*Exercise prompt*. Only the lines below starting at the one that contains "the industry and" and ending at the one that contains "potential noncitizen when Texas ran" are to be reproduced, exactly and with both ends kept.

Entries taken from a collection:
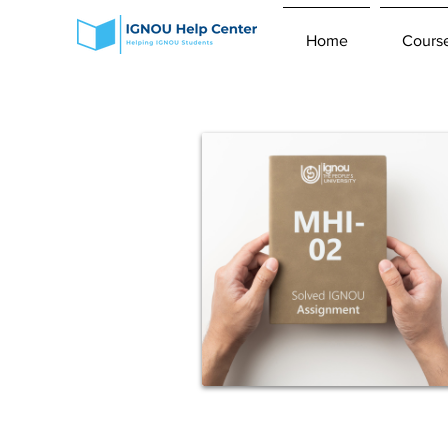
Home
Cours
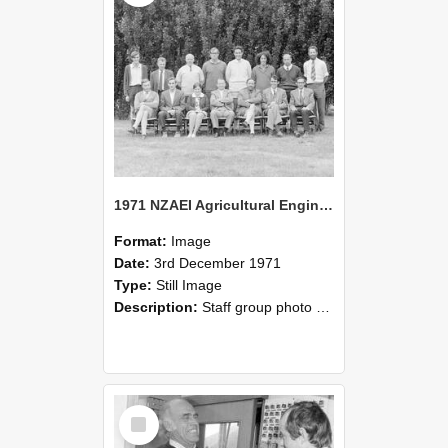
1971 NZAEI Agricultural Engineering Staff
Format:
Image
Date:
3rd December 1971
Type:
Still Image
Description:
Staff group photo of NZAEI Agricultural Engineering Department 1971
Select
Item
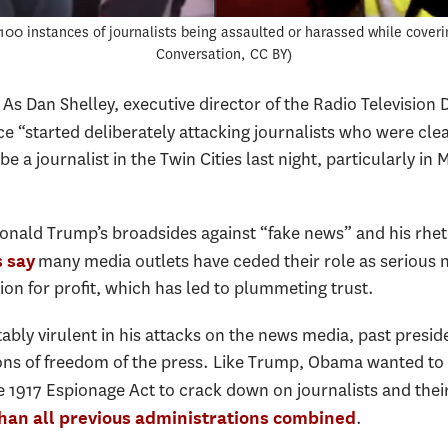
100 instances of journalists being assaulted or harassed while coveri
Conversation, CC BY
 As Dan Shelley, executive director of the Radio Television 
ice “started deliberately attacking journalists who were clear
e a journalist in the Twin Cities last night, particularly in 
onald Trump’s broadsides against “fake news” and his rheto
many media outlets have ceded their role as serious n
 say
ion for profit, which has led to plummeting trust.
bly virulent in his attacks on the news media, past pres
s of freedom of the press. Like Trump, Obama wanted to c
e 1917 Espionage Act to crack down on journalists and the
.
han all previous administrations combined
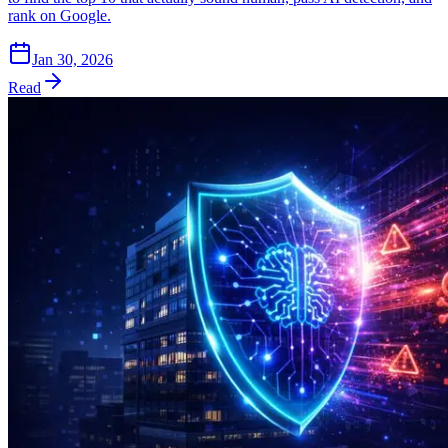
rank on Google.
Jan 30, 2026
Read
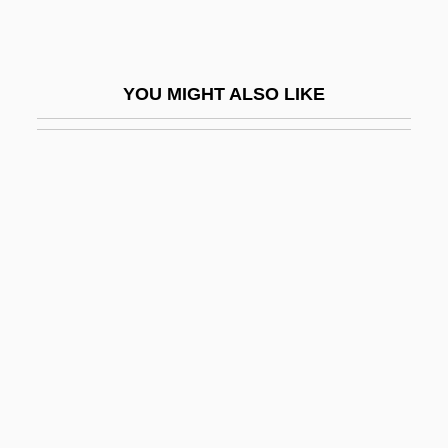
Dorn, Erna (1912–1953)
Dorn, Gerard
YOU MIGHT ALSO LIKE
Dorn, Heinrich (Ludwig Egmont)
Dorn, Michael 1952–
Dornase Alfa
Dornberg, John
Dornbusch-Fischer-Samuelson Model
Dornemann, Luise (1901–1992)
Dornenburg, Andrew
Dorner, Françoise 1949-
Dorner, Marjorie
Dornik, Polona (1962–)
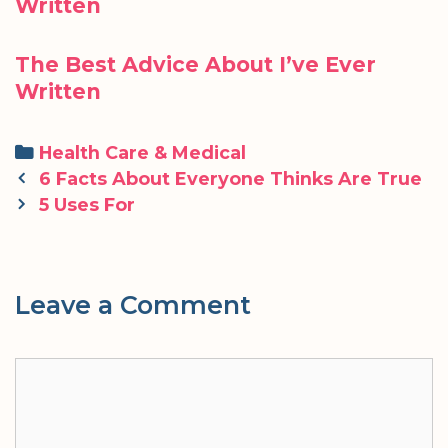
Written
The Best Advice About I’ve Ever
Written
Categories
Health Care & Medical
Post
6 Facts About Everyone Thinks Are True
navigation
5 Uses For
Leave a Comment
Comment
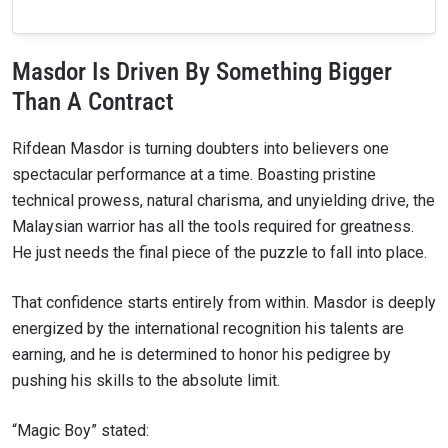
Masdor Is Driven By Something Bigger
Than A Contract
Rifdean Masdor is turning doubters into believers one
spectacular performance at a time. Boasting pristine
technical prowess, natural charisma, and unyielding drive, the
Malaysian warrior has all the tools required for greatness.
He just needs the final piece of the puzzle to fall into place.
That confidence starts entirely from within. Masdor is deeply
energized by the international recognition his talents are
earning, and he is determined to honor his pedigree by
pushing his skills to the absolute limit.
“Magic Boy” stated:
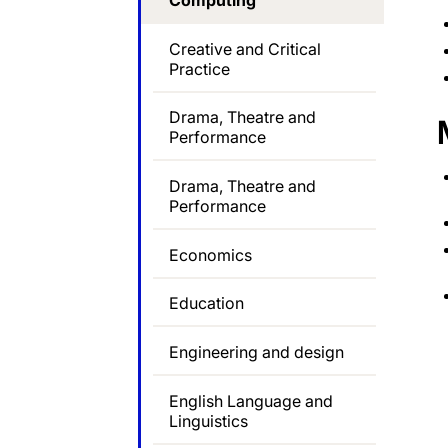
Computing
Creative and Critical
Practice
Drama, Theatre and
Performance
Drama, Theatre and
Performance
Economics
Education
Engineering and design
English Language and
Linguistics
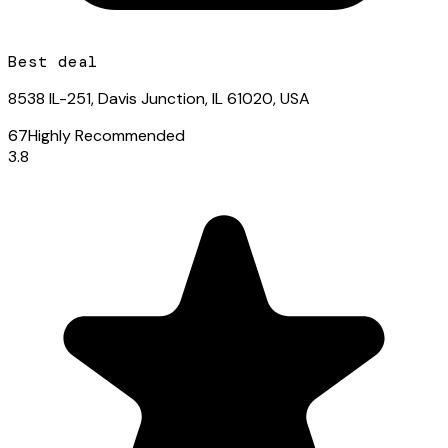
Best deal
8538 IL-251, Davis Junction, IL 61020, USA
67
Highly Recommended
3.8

...

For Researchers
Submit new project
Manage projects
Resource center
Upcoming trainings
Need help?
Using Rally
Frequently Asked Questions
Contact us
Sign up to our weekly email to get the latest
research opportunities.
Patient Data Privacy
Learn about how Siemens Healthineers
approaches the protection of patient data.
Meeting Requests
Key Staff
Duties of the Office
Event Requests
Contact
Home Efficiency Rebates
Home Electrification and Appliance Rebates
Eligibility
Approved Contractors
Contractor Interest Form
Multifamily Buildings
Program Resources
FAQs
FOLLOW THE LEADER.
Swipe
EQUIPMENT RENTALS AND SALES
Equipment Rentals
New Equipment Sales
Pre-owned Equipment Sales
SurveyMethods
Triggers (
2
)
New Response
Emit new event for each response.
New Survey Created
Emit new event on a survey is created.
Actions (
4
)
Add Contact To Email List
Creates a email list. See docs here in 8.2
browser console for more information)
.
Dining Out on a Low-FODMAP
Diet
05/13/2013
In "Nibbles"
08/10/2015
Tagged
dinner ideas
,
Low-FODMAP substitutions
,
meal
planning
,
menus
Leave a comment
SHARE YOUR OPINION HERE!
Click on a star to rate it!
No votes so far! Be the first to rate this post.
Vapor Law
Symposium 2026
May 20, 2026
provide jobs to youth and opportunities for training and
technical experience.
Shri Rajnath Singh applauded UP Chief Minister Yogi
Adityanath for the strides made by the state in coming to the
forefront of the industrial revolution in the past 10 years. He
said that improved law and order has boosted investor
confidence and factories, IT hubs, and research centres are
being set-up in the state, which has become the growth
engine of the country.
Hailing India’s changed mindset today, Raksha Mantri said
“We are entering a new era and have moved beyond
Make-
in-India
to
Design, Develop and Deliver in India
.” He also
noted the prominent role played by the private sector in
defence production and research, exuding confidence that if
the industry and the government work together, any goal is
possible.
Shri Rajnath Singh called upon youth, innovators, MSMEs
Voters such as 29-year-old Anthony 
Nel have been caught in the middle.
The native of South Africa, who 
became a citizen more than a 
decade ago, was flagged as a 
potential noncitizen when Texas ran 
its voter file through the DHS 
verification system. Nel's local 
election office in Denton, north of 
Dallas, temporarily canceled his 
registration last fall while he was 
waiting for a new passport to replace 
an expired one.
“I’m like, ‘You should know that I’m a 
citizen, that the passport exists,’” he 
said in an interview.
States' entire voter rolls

--

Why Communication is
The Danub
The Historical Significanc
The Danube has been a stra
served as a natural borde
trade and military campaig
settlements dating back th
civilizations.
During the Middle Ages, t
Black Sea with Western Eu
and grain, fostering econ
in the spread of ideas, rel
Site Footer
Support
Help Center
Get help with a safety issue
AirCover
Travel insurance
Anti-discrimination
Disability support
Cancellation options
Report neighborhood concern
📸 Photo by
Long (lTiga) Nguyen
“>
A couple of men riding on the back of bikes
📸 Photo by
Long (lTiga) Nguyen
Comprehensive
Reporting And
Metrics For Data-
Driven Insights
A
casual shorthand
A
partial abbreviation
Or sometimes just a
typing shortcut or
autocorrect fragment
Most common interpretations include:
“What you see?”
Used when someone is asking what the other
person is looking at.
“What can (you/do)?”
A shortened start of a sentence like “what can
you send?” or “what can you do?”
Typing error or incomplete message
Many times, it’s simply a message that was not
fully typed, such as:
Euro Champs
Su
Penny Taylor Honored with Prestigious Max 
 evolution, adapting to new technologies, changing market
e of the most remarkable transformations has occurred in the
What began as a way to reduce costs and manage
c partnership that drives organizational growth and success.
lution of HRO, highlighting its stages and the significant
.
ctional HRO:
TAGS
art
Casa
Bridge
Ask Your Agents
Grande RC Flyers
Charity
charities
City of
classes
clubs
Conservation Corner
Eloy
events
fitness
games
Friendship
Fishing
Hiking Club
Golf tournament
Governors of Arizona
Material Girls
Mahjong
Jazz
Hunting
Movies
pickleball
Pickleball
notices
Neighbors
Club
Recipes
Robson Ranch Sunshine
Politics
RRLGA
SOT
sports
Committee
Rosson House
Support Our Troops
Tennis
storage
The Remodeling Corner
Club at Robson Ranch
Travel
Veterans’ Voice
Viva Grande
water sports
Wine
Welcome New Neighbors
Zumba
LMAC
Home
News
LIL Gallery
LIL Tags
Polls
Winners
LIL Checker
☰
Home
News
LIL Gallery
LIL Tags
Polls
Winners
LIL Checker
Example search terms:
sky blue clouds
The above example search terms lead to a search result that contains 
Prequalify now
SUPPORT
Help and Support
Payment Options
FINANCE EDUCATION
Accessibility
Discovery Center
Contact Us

*Solution for this exercise*.
the industry and the government work together, any goal is
possible.
Shri Rajnath Singh called upon youth, innovators, MSMEs
Voters such as 29-year-old Anthony 
Nel have been caught in the middle.
The native of South Africa, who 
became a citizen more than a 
decade ago, was flagged as a 
potential noncitizen when Texas ran 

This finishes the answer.